Portugal vowed Thursday to “do all it can” to avert a bailout after Prime Minister Jose Socrates stepped down following a showdown with parliament over his minority government’s latest austerity plan.
Socrates, in power since 2005, tendered his resignation late Wednesday, saying he could not govern without support after all five opposition parties voted against his fourth austerity programme in a year.
The resulting political uncertainty led two of the top ratings agencies to cut Portugal’s credit ratings by two points Thursday.
The package of spending cuts and tax hikes was aimed at averting the need for an EU-IMF bailout to help Lisbon meet debt repayment obligations, like the aid granted fellow eurozone members Greece and Ireland last year.
“This crisis will have very serious consequences in terms of the confidence Portugal needs to enjoy with institutions and financial markets,” Socrates said after presenting his resignation to President Anibal Cavaco Silva.
The events in Portugal threatened to derail a two-day EU summit that got under way Thursday in Brussels expected to finalise the bloc’s response to a year-long eurozone debt crisis.
Diplomats virtually ruled out any EU decision on an emergency financial rescue for Portugal during the gathering, given the uncertainty over who will govern the country.
But Luxembourg Prime Minister Jean-Claude Juncker, who chairs the group of eurozone finance ministers, said aid of some 75 billion euros (almost $100 billion) would be “appropriate.”
Speaking in Lisbon, Portuguese cabinet spokesman Pedro Silva Pereira said a bailout was not in the “national interest.”

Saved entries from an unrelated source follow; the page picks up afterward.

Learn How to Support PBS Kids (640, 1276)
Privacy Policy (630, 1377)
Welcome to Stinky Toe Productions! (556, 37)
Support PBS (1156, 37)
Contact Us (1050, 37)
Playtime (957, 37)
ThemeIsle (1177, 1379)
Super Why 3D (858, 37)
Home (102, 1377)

Greece and Ireland are paying higher interest rates on their debt than before they received outside aid, he noted.
“The government will fight and continue to do all it can to avoid resorting to external aid which would have very serious consequences for the economy,” Silva Pereira said.
Many analysts, however, think it’s only a matter of time before Portugal seeks help.
The country will need to raise 28 billion euros to meet debt repayments over the next three years and another 29 billion euros to cover the budget deficit, said Christoph Weil, senior economist at Commerzbank in Frankfurt.
“I expect that Portugal will have to ask the EU for help in the next couple of weeks,” he said.
Fitch, one of the top three ratings agencies, cut Portugal’s credit ratings Thursday by two notches and said further downgrades were possible.
The risks to Lisbon’s financing had risen after parliament failed to pass the austerity plan and thus significantly increased the chances of a bailout, it argued.
Hours later, Standard and Poor’s lowered its rating for Portugal’s long-term public debt Thursday two notches to “BBB” from “A-“, also referring to the harmful effect of the increased political uncertainty.
The president can now invite the political parties in parliament to form a coalition government or, more likely, dissolve parliament and call snap elections.
If he opts for fresh elections, the vote must be held within 55 days, with the Socialists at the helm of a caretaker government, but with limited powers.
Socrates, who once famously described himself as a “ferocious animal” in politics, has said he would stand for re-election.
The main opposition centre-right PSD has a lead over the Socialist Party in opinion polls but is not sure of winning an absolute majority.
Political commentator Manuel Villaverde Cabral, a sociologist at Lisbon University, said the re-election of the Socialists could not be ruled out “because the ferocious animal is not a bad candidate.”